In instances where ASD coincides with food allergies, the gut microbial composition seems to undergo further changes. Notably, there is frequently a higher prevalence of the phylum Proteobacteria, a category of bacteria that has been previously linked to immune-mediated and autoimmune disorders [59]. Furthermore, an increase in the Firmicutes/Bacteroidetes ratio has been observed in these individuals, a microbial characteristic typically associated with enhanced allergic immune reactions [59,60]. Certain microbial taxa have been associated with various GI phenotypes in ASD. For instance, both Clostridium aldenense and Oscillospira plautii have been found in children displaying general GI issues and constipation [61]. Additionally, Turicibacter sanguinis has surfaced as a particularly significant species, often found in higher levels in children with ASD and GI symptoms, and positively correlated with the severity of autistic traits [62].

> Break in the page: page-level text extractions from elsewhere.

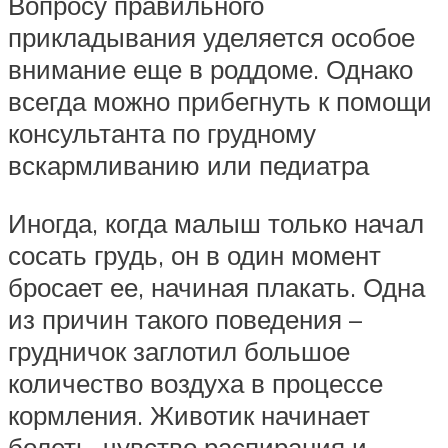
Вопросу правильного
прикладывания уделяется особое
внимание еще в роддоме. Однако
всегда можно прибегнуть к помощи
консультанта по грудному
вскармливанию или педиатра
Иногда, когда малыш только начал
сосать грудь, он в один момент
бросает ее, начиная плакать. Одна
из причин такого поведения –
грудничок заглотил большое
количество воздуха в процессе
кормления. Животик начинает
болеть, чувство распирания и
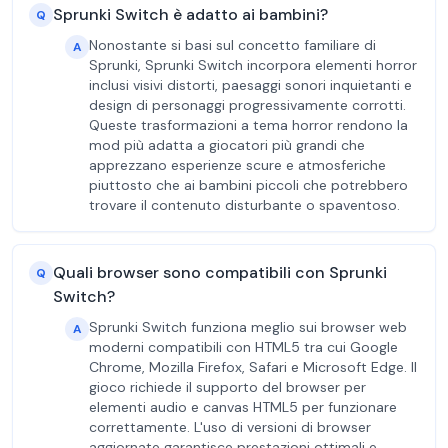
Sprunki Switch è adatto ai bambini?
Q
Nonostante si basi sul concetto familiare di
A
Sprunki, Sprunki Switch incorpora elementi horror
inclusi visivi distorti, paesaggi sonori inquietanti e
design di personaggi progressivamente corrotti.
Queste trasformazioni a tema horror rendono la
mod più adatta a giocatori più grandi che
apprezzano esperienze scure e atmosferiche
piuttosto che ai bambini piccoli che potrebbero
trovare il contenuto disturbante o spaventoso.
Quali browser sono compatibili con Sprunki
Q
Switch?
Sprunki Switch funziona meglio sui browser web
A
moderni compatibili con HTML5 tra cui Google
Chrome, Mozilla Firefox, Safari e Microsoft Edge. Il
gioco richiede il supporto del browser per
elementi audio e canvas HTML5 per funzionare
correttamente. L'uso di versioni di browser
aggiornate garantisce prestazioni ottimali e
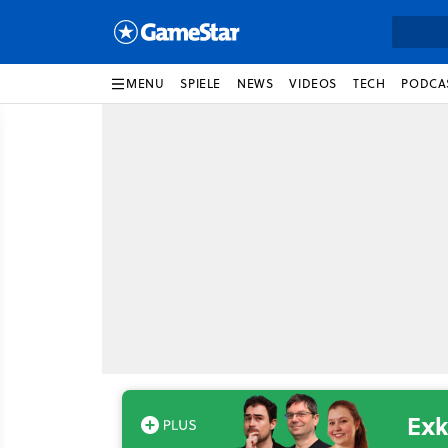
MENU
SPIELE
NEWS
VIDEOS
TECH
PODCA
Exk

Previous research reinforces these findings, indicating higher fecal concentrations of Clostridium histolyticum, a recognized toxin-producing bacterium, in children with ASD when compared to unrelated neurotypical controls. However, this distinction was not evident when comparing ASD children to their healthy siblings [63]. The ongoing presence of Clostridium species in ASD populations, regardless of overt gastrointestinal issues, highlights their probable significance in the gut–brain pathophysiology associated with the disorder.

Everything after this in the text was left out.